(Supplied data)

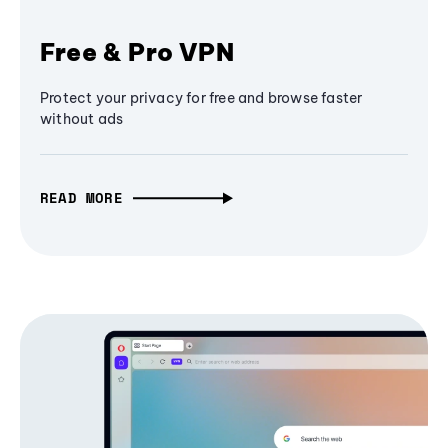
Free & Pro VPN
Protect your privacy for free and browse faster
without ads
READ MORE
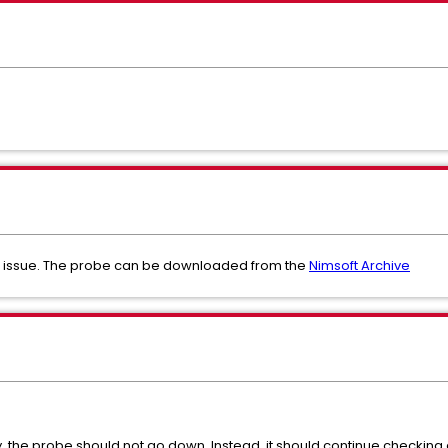
is issue. The probe can be downloaded from the
Nimsoft Archive
the probe should not go down. Instead, it should continue checking 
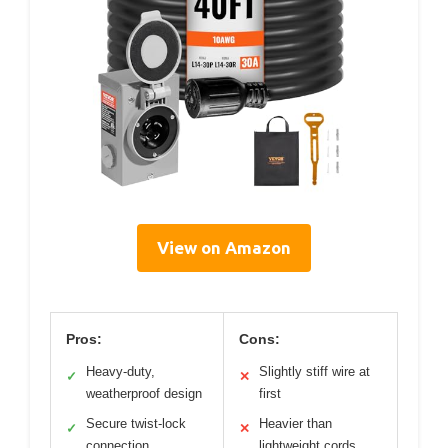
View on Amazon
Pros:
Cons:
Heavy-duty,
Slightly stiff wire at
✓
✕
weatherproof design
first
Secure twist-lock
Heavier than
✓
✕
connection
lightweight cords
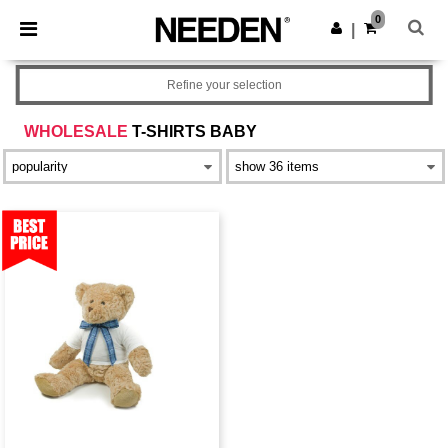
×
Aplikace Needen
0
Stáhnout app
|
Lepší ceny v aplikaci!
Refine your selection
WHOLESALE
T-SHIRTS BABY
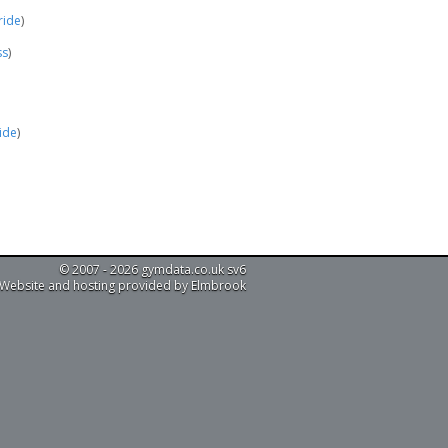
ride
)
ss
)
ride
)
© 2007 - 2026 gymdata.co.uk sv6
Website and hosting provided by Elmbrook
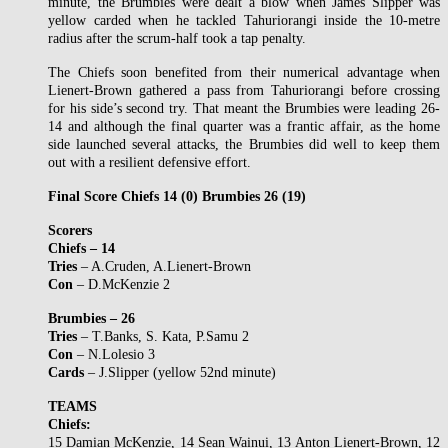
minute, the Brumbies were dealt a blow when James Slipper was
yellow carded when he tackled Tahuriorangi inside the 10-metre
radius after the scrum-half took a tap penalty.
The Chiefs soon benefited from their numerical advantage when
Lienert-Brown gathered a pass from Tahuriorangi before crossing
for his side’s second try. That meant the Brumbies were leading 26-
14 and although the final quarter was a frantic affair, as the home
side launched several attacks, the Brumbies did well to keep them
out with a resilient defensive effort.
Final Score Chiefs 14 (0) Brumbies 26 (19)
Scorers
Chiefs – 14
Tries
– A.Cruden, A.Lienert-Brown
Con
– D.McKenzie 2
Brumbies – 26
Tries
– T.Banks, S. Kata, P.Samu 2
Con
– N.Lolesio 3
Cards
– J.Slipper (yellow 52nd minute)
TEAMS
Chiefs:
15 Damian McKenzie, 14 Sean Wainui, 13 Anton Lienert-Brown, 12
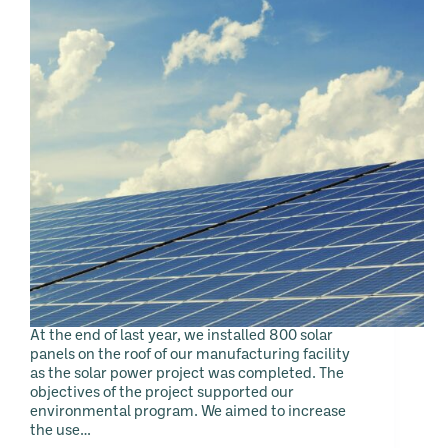
At the end of last year, we installed 800 solar
panels on the roof of our manufacturing facility
as the solar power project was completed. The
objectives of the project supported our
environmental program. We aimed to increase
the use…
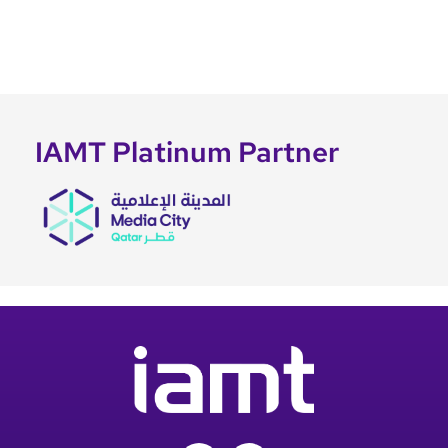
IAMT Platinum Partner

(End Supplied data)

What you should do:
Among the lines of the data, find every one that holds "Chiefs" and copy it.

Written response:
The Chiefs soon benefited from their numerical advantage when
Final Score Chiefs 14 (0) Brumbies 26 (19)
Chiefs – 14
Chiefs:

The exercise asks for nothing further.